Perry started the year on a torrid pace. He notched nine goals and 12 points in his first eight games and 15 points in his first 13 contests overall. And then after Nov. 2, the mumps hit (that still sounds strange, funny, weird, surreal and awful all at the same time).
He missed five games, and though he said he didn’t lose any weight during the problem he clearly was affected when he returned by a combination of the time off and the sickness. Perry notched two points in his first six games back.
He then had a three-point night and a two-assist game in four contests leading up to his knee injury at Winnipeg on Dec. 7. When he came back he had just two points in his first five games.
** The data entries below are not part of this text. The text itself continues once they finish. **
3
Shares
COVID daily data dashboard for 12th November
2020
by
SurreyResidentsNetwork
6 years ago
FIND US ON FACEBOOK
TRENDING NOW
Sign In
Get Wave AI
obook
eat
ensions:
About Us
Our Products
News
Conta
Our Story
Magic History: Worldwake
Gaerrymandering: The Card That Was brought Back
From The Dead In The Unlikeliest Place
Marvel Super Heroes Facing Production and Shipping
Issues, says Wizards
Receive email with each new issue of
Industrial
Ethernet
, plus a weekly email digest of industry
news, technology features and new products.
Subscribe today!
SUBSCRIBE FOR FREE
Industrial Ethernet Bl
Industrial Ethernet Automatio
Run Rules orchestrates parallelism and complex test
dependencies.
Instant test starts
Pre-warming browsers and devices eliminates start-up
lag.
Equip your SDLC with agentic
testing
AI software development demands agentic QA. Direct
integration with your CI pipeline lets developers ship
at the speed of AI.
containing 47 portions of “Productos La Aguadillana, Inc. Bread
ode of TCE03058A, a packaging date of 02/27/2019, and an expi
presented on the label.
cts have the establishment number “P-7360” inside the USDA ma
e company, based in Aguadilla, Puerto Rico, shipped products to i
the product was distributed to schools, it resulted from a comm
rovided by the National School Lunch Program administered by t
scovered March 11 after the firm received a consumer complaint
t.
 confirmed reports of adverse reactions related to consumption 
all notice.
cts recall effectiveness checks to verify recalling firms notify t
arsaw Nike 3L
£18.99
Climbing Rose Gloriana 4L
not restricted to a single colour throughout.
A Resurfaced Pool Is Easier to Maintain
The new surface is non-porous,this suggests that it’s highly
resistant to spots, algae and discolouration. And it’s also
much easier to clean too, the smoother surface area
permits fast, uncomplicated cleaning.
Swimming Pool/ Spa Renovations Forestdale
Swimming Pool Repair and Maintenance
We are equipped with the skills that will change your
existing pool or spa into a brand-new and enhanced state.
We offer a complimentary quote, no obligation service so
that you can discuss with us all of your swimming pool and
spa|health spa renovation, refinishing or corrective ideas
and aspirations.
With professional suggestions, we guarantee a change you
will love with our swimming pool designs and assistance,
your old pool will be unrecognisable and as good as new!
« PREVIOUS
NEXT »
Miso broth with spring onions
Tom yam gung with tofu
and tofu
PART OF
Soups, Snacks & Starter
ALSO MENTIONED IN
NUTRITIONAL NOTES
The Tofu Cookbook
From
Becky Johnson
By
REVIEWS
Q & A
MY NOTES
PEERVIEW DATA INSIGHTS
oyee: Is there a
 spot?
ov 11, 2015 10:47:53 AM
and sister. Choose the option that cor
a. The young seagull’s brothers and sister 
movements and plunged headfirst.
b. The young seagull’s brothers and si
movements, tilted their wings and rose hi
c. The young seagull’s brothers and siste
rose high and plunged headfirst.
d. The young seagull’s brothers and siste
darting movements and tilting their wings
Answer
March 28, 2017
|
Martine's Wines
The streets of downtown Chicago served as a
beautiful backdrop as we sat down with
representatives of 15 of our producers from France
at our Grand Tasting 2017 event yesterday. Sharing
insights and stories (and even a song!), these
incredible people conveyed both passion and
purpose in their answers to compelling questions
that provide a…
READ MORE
“You see him struggle but a struggle for him is like three games without a goal,” forward Matt Beleskey said. “I wouldn’t classify it as a struggling season. I think he has worked hard to get back and he has battled through a lot.”
And once Perry found his footing, he started scoring again for the NHL-leading Ducks. He picked up a hat trick against Toronto on Jan. 14, which began a stretch where he’s had 12 points in his last nine contests.
He’s not quite to where he was at the start of the year, but he’s close. And with Ryan Getzlaf having missed Thursday’s win against Nashville with a lower body problem, the Ducks may need Perry (who scored an empty netter in the contest) to carry them without their captain the way Getzlaf did sans Perry.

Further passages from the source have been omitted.